Introduction

The CARTA controller provides a simple dashboard which authenticates users and allows them to manage their CARTA backend processes. It also serves static frontend code to clients, and dynamically redirects authenticated client connections to the appropriate backend processes. The controller can either handle authentication itself, or delegate it to an external OAuth2-based authentication server.

Dependencies

To allow the controller to serve CARTA sessions, you must give it access to an executable CARTA backend, which can be either a compiled executable or a container. If you want to use a non-standard version of the CARTA frontend, you must also build it, and adjust the controller configuration to point to it.

By default, the controller runs on port 8000. It should be run behind a proxy, so that it can be accessed via HTTP and HTTPS.

MongoDB is required for storing user preferences, layouts, workspaces, and (in the near future) controller metrics.

You also need a working NodeJS LTS installation with NPM. Use npm install to install all Node dependencies.

Detailed installation instructions are available for Ubuntu and RPM-based distributions.

Authentication support

The CARTA controller supports four modes for authentication. All four modes use refresh and access tokens, as described in the OAuth2 Authorization flow, stored in JWT format. The modes are:

  • PAM authentication: The PAM interface of the host system is used for user authentication.

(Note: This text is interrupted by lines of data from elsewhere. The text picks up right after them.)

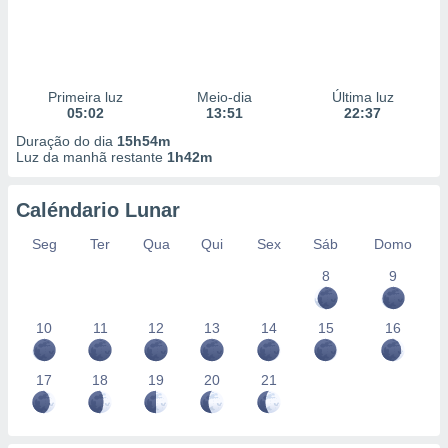
Primeira luz
Meio-dia
Última luz
05:02
13:51
22:37
Duração do dia
15h54m
Luz da manhã restante
1h42m
Caléndario Lunar
Seg
Ter
Qua
Qui
Sex
Sáb
Domo
8
9
10
11
12
13
14
15
16
17
18
19
20
21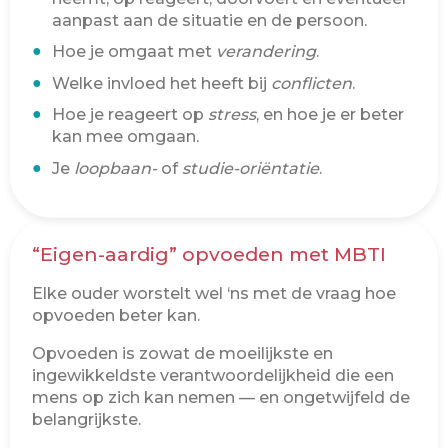
aanpast aan de situatie en de persoon.
Hoe je omgaat met
verandering
.
Welke invloed het heeft bij
conflicten
.
Hoe je reageert op
stress
, en hoe je er beter
kan mee omgaan.
Je
loopbaan-
of
studie-oriëntatie
.
“Eigen-aardig” opvoeden met MBTI
Elke ouder worstelt wel ‘ns met de vraag hoe
opvoeden beter kan.
Opvoeden is zowat de moeilijkste en
ingewikkeldste verantwoordelijkheid die een
mens op zich kan nemen — en ongetwijfeld de
belangrijkste.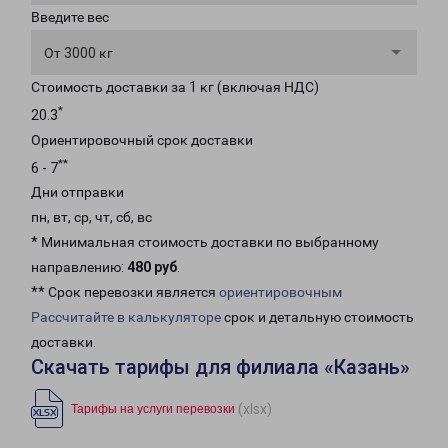
Введите вес
От 3000 кг
Стоимость доставки за 1 кг (включая НДС)
*
20.3
Ориентировочный срок доставки
**
6 - 7
Дни отправки
пн, вт, ср, чт, сб, вс
* Минимальная стоимость доставки по выбранному
направлению:
480 руб
.
** Срок перевозки является
ориентировочным
Рассчитайте в калькуляторе
срок и детальную стоимость
доставки.
Скачать тарифы для филиала «Казань»
(xlsx)
Тарифы на услуги перевозки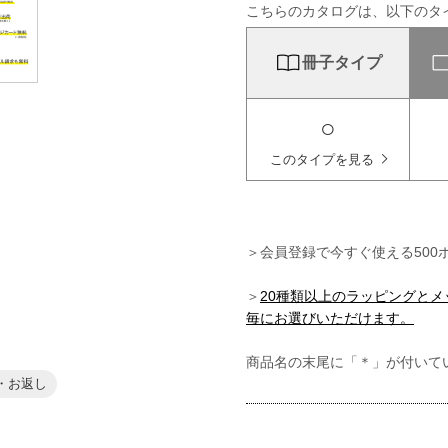
こちらのカタログは、以下のタ
冊子タイプ
○
このタイプを見る
＞会員登録で今すぐ使える500
＞
20種類以上のラッピングと
毎にお選びいただけます。
商品名の末尾に「＊」が付いて
・お返し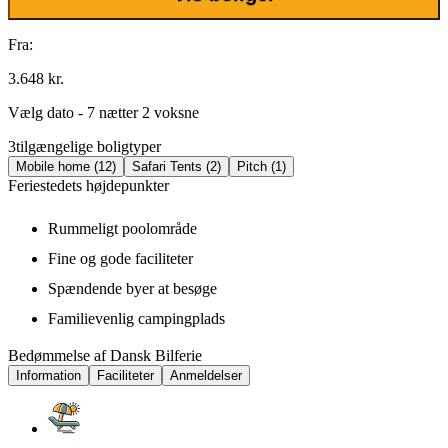
Fra:
3.648 kr.
Vælg dato - 7 nætter 2 voksne
3
tilgængelige boligtyper
Mobile home (12)
Safari Tents (2)
Pitch (1)
Feriestedets højdepunkter
Rummeligt poolområde
Fine og gode faciliteter
Spændende byer at besøge
Familievenlig campingplads
Bedømmelse af Dansk Bilferie
Information
Faciliteter
Anmeldelser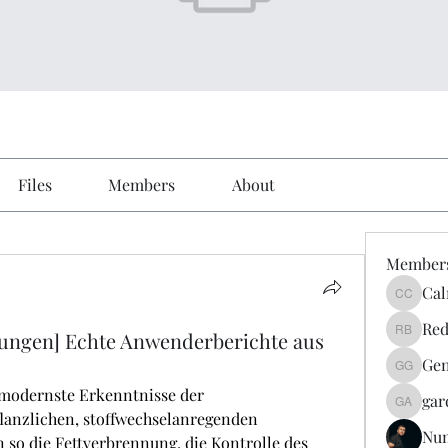
Files
Members
About
Member
Cal
Calmeaa
Red
ungen] Echte Anwenderberichte aus
Reddy A
Gen
Genz026
odernste Erkenntnisse der 
gar
gardner
lanzlichen, stoffwechselanregenden 
Nu
 so die Fettverbrennung, die Kontrolle des 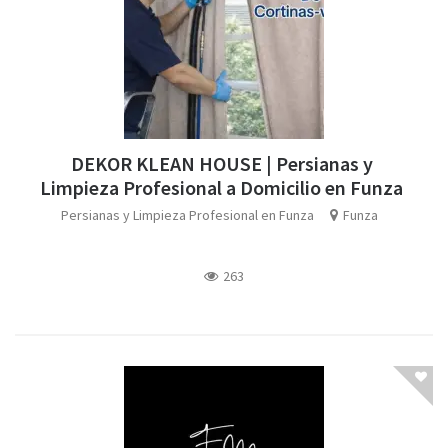
DEKOR KLEAN HOUSE | Persianas y
Limpieza Profesional a Domicilio en Funza
Persianas y Limpieza Profesional en Funza
Funza
263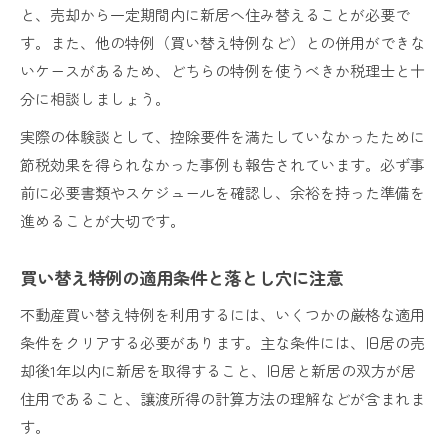
と、売却から一定期間内に新居へ住み替えることが必要で
す。また、他の特例（買い替え特例など）との併用ができな
いケースがあるため、どちらの特例を使うべきか税理士と十
分に相談しましょう。
実際の体験談として、控除要件を満たしていなかったために
節税効果を得られなかった事例も報告されています。必ず事
前に必要書類やスケジュールを確認し、余裕を持った準備を
進めることが大切です。
買い替え特例の適用条件と落とし穴に注意
不動産買い替え特例を利用するには、いくつかの厳格な適用
条件をクリアする必要があります。主な条件には、旧居の売
却後1年以内に新居を取得すること、旧居と新居の双方が居
住用であること、譲渡所得の計算方法の理解などが含まれま
す。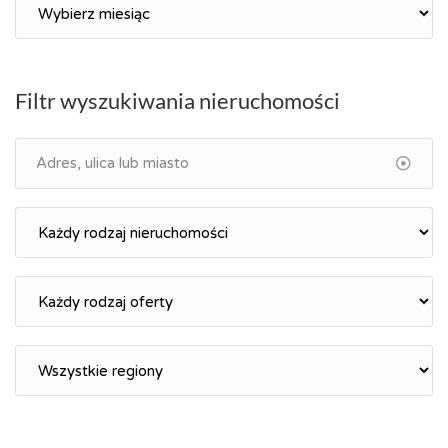
Archiwum
Filtr wyszukiwania nieruchomości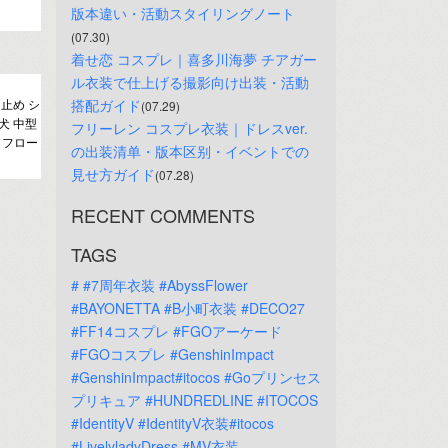
版本違い・活動スタイリングノート
(07.30)
着せ恋 コスプレ｜喜多川海夢 チアガー
ル衣装で仕上げる撮影向け出装・活動
止め シ
搭配ガイド
(07.29)
型犬 中型
フリーレン コスプレ衣装｜ドレスver.
 フロー
の出装清单・版本区别・イベントでの
見せ方ガイド
(07.28)
RECENT COMMENTS
TAGS
#
#7周年衣装
#AbyssFlower
#BAYONETTA
#B小町衣装
#DECO27
#FF14コスプレ
#FGOアーケード
#FGOコスプレ
#GenshinImpact
#GenshinImpact#itocos
#Goプリンセス
プリキュア
#HUNDREDLINE
#ITOCOS
#IdentityV
#IdentityV衣装#itocos
#LivelyladyDress
#MV衣装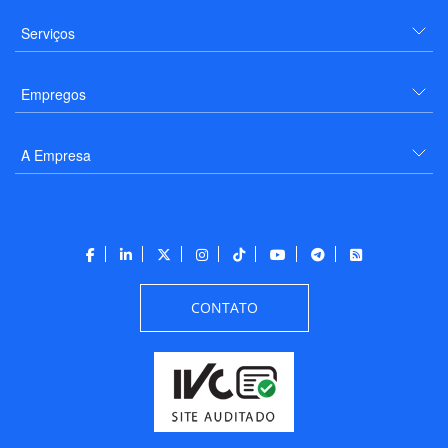
Serviços
Empregos
A Empresa
CONTATO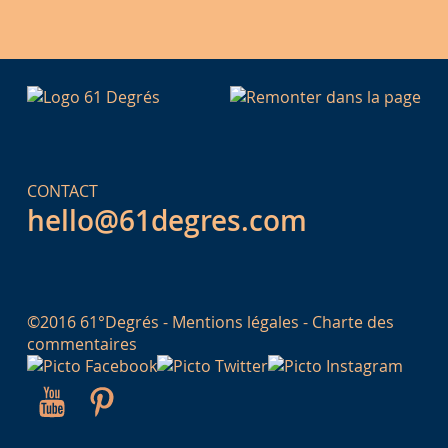
CONTACT
hello@61degres.com
©2016 61°Degrés -
Mentions légales
-
Charte des
commentaires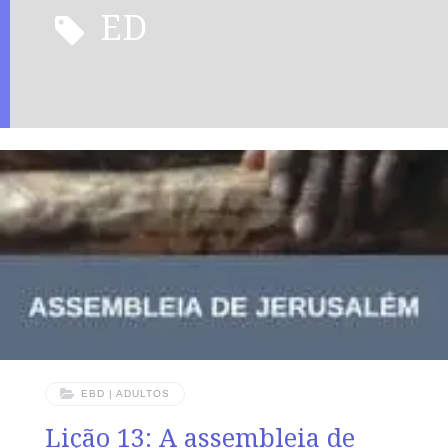
ED
EBD | ADULTOS
Lição 13: A assembleia de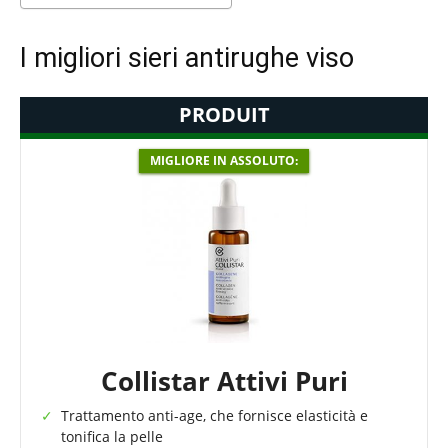
I migliori sieri antirughe viso
PRODUIT
MIGLIORE IN ASSOLUTO:
Collistar Attivi Puri
Trattamento anti-age, che fornisce elasticità e
tonifica la pelle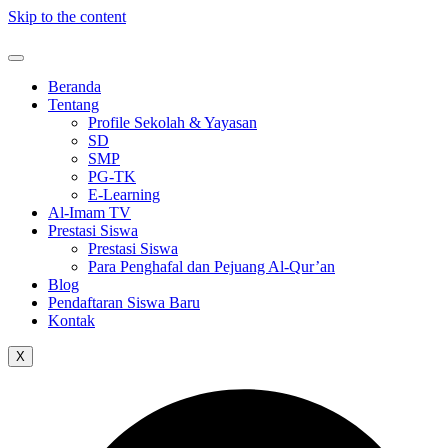
Skip to the content
Beranda
Tentang
Profile Sekolah & Yayasan
SD
SMP
PG-TK
E-Learning
Al-Imam TV
Prestasi Siswa
Prestasi Siswa
Para Penghafal dan Pejuang Al-Qur’an
Blog
Pendaftaran Siswa Baru
Kontak
X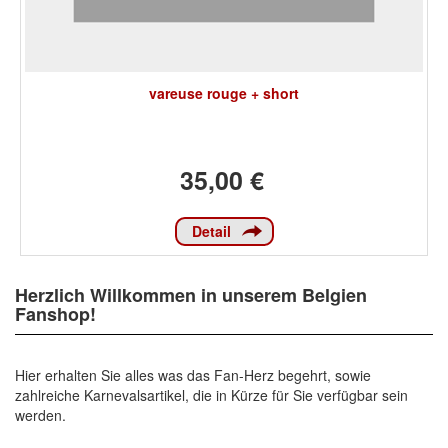
vareuse rouge + short
35,00 €
Detail
Herzlich Willkommen in unserem Belgien
Fanshop!
Hier erhalten Sie alles was das Fan-Herz begehrt, sowie
zahlreiche Karnevalsartikel, die in Kürze für Sie verfügbar sein
werden.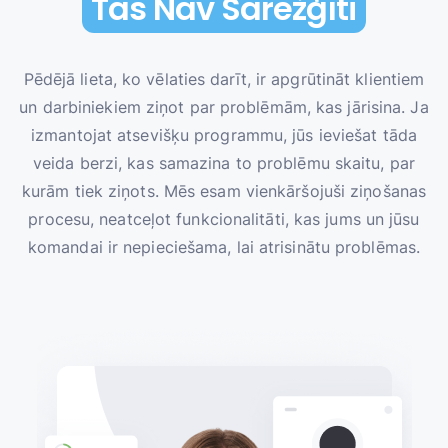
Tas Nav Sarežģīti
Pēdējā lieta, ko vēlaties darīt, ir apgrūtināt klientiem
un darbiniekiem ziņot par problēmām, kas jārisina. Ja
izmantojat atsevišķu programmu, jūs ieviešat tāda
veida berzi, kas samazina to problēmu skaitu, par
kurām tiek ziņots. Mēs esam vienkāršojuši ziņošanas
procesu, neatceļot funkcionalitāti, kas jums un jūsu
komandai ir nepieciešama, lai atrisinātu problēmas.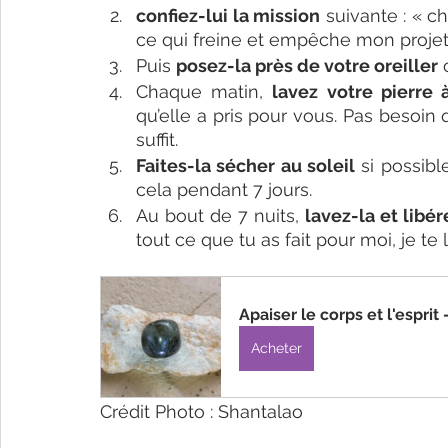
confiez-lui la mission
 suivante : « ch
ce qui freine et empêche mon projet 
Puis 
posez-la près de votre oreiller
 
Chaque matin, 
lavez votre pierre 
qu’elle a pris pour vous. Pas besoin
suffit. 
Faites-la sécher au soleil
 si possibl
cela pendant 7 jours. 
Au bout de 7 nuits, 
lavez-la et libé
tout ce que tu as fait pour moi, je te 
Apaiser le corps et l'esprit 
Acheter
Crédit Photo : Shantalao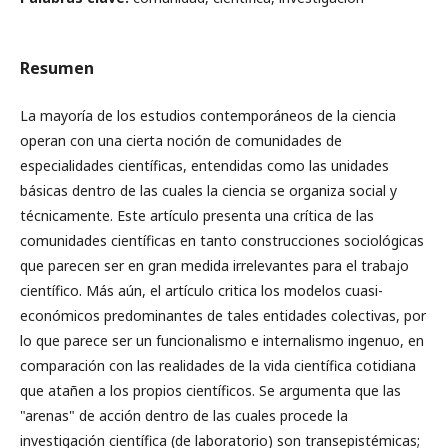
Resumen
La mayoría de los estudios contemporáneos de la ciencia
operan con una cierta noción de comunidades de
especialidades científicas, entendidas como las unidades
básicas dentro de las cuales la ciencia se organiza social y
técnicamente. Este artículo presenta una crítica de las
comunidades científicas en tanto construcciones sociológicas
que parecen ser en gran medida irrelevantes para el trabajo
científico. Más aún, el artículo critica los modelos cuasi-
económicos predominantes de tales entidades colectivas, por
lo que parece ser un funcionalismo e internalismo ingenuo, en
comparación con las realidades de la vida científica cotidiana
que atañen a los propios científicos. Se argumenta que las
"arenas" de acción dentro de las cuales procede la
investigación científica (de laboratorio) son transepistémicas;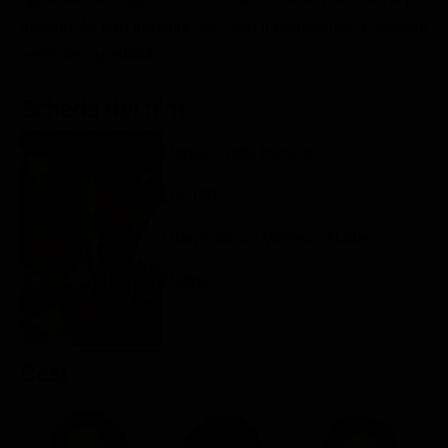
Classifiche
metodo, le loro indagini sul caso li porteranno a scoprire
verità insospettabili.
Migliori film
Migliori Serie TV
Scheda del film
Regia: Curtis Hanson
US 1997
Drammatico / Mistero / Thriller
Rating:
Cast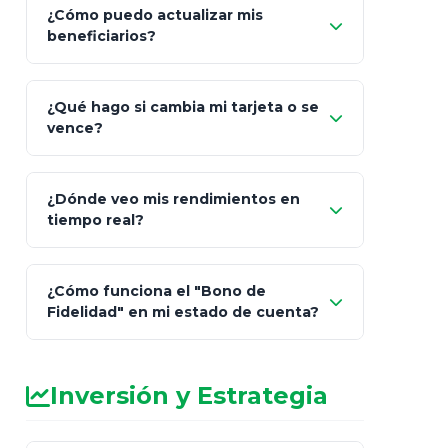
¿Cómo puedo actualizar mis
"Mis Pólizas" > "Documentos"
beneficiarios?
¿Qué hago si cambia mi tarjeta o se
vence?
¿Dónde veo mis rendimientos en
"Link
tiempo real?
de Cobro Seguro"
¿Cómo funciona el "Bono de
Fidelidad" en mi estado de cuenta?
Inversión y Estrategia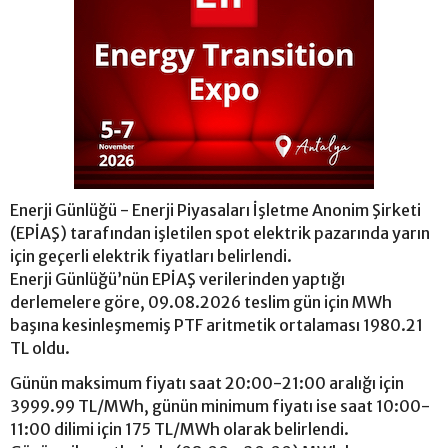
Enerji Günlüğü - Enerji Piyasaları İşletme Anonim Şirketi
(EPİAŞ) tarafından işletilen spot elektrik pazarında yarın
için geçerli elektrik fiyatları belirlendi.
Enerji Günlüğü’nün EPİAŞ verilerinden yaptığı
derlemelere göre, 09.08.2026 teslim gün için MWh
başına kesinleşmemiş PTF aritmetik ortalaması 1980.21
TL oldu.
Günün maksimum fiyatı saat 20:00-21:00 aralığı için
3999.99 TL/MWh, günün minimum fiyatı ise saat 10:00-
11:00 dilimi için 175 TL/MWh olarak belirlendi.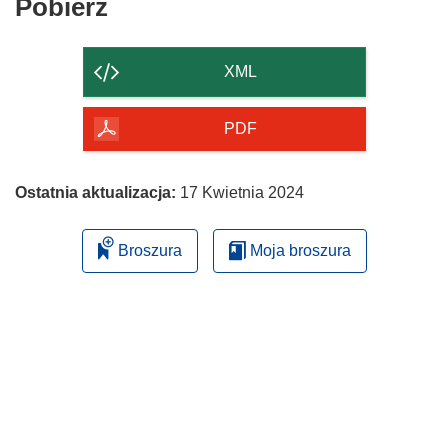
Pobierz
Pobierz
zawartość
strony
XML
PDF
Ostatnia aktualizacja:
17 Kwietnia 2024
Broszura
Moja broszura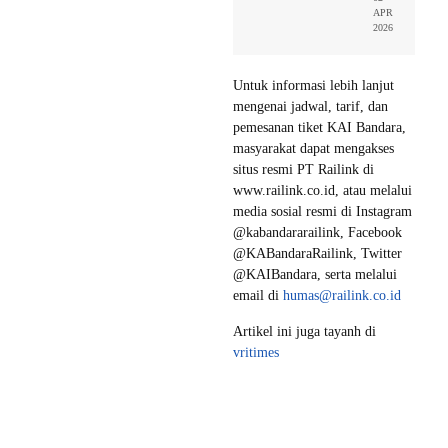
APR
2026
Untuk informasi lebih lanjut
mengenai jadwal, tarif, dan
pemesanan tiket KAI Bandara,
masyarakat dapat mengakses
situs resmi PT Railink di
www.railink.co.id, atau melalui
media sosial resmi di Instagram
@kabandararailink, Facebook
@KABandaraRailink, Twitter
@KAIBandara, serta melalui
email di
humas@railink.co.id
Artikel ini juga tayanh di
vritimes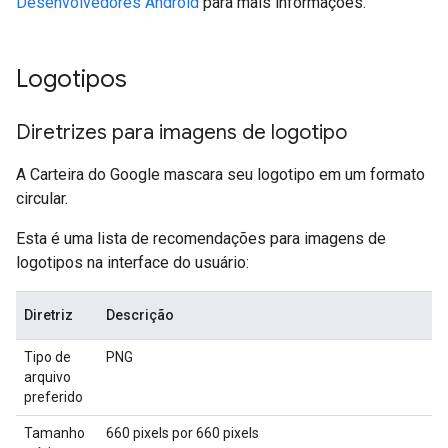
Desenvolvedores Android
para mais informações.
Logotipos
Diretrizes para imagens de logotipo
A Carteira do Google mascara seu logotipo em um formato
circular.
Esta é uma lista de recomendações para imagens de
logotipos na interface do usuário:
Diretriz
Descrição
Tipo de
PNG
arquivo
preferido
Tamanho
660 pixels por 660 pixels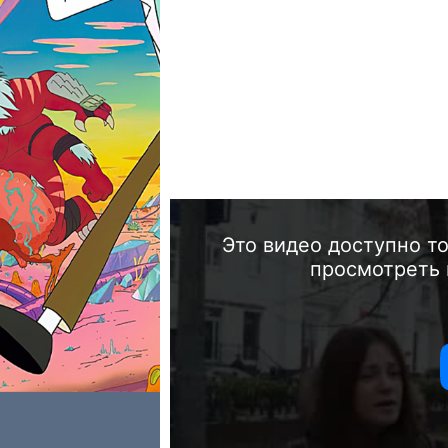
Это видео доступно т
просмотреть 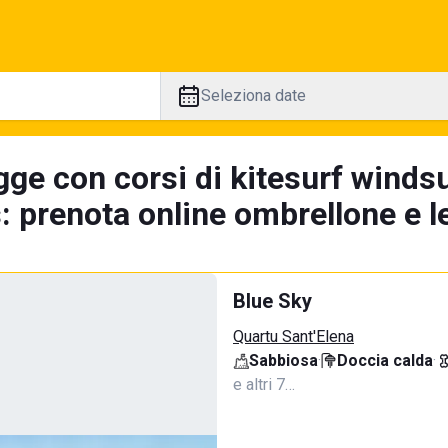
Seleziona date
ge con corsi di kitesurf windsu
: prenota online ombrellone e l
Blue Sky
Quartu Sant'Elena
Sabbiosa
·
Doccia calda
·
e altri 7…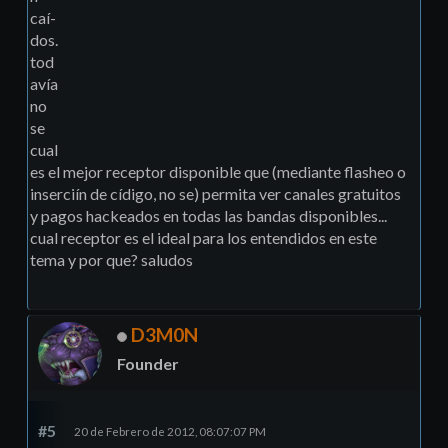
caí­
dos.
tod
aví­a
no
se
cual
es el mejor receptor disponible que (mediante flasheo o
inserciín de cídigo, no se) permita ver canales gratuitos
y pagos hackeados en todas las bandas disponibles...
cual receptor es el ideal para los entendidos en este
tema y por que? saludos
D3M0N
Founder
#5
20 de Febrero de 2012, 08:07:07 PM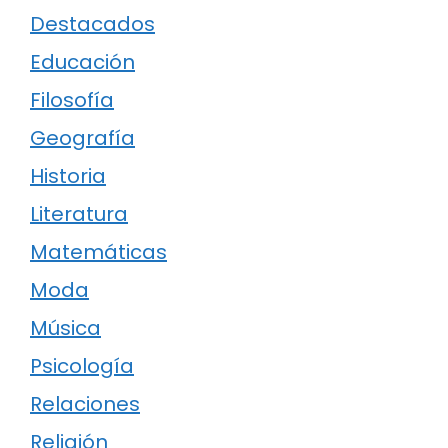
Destacados
Educación
Filosofía
Geografía
Historia
Literatura
Matemáticas
Moda
Música
Psicología
Relaciones
Religión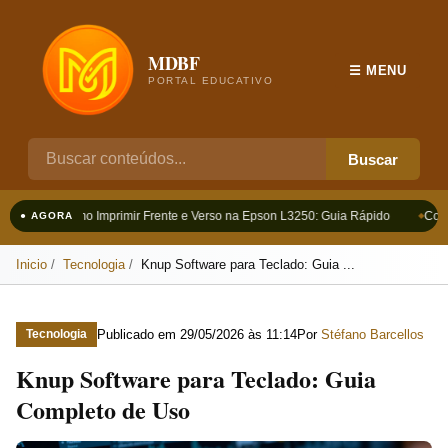
MDBF
☰ MENU
PORTAL EDUCATIVO
Buscar
Como Imprimir Frente e Verso na Epson L3250: Guia Rápido
Como
● AGORA
Inicio
Tecnologia
Knup Software para Teclado: Guia ...
Publicado em
29/05/2026 às 11:14
Por
Stéfano Barcellos
Tecnologia
Knup Software para Teclado: Guia
Completo de Uso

After the user’s username and password configuration are validated by PAM, carta-controller returns a long-lived refresh token, signed with a private key, which can be exchanged by the CARTA dashboard or the CARTA frontend client for a short-lived access token.

  • LDAP authentication: As above, but an LDAP server is used directly for user authentication.

  • Google authentication: Google’s authentication libraries are used for handling authentication. You must create a new web application in the Google API console. You will then use the client ID provided by this application in a number of places during the configuration.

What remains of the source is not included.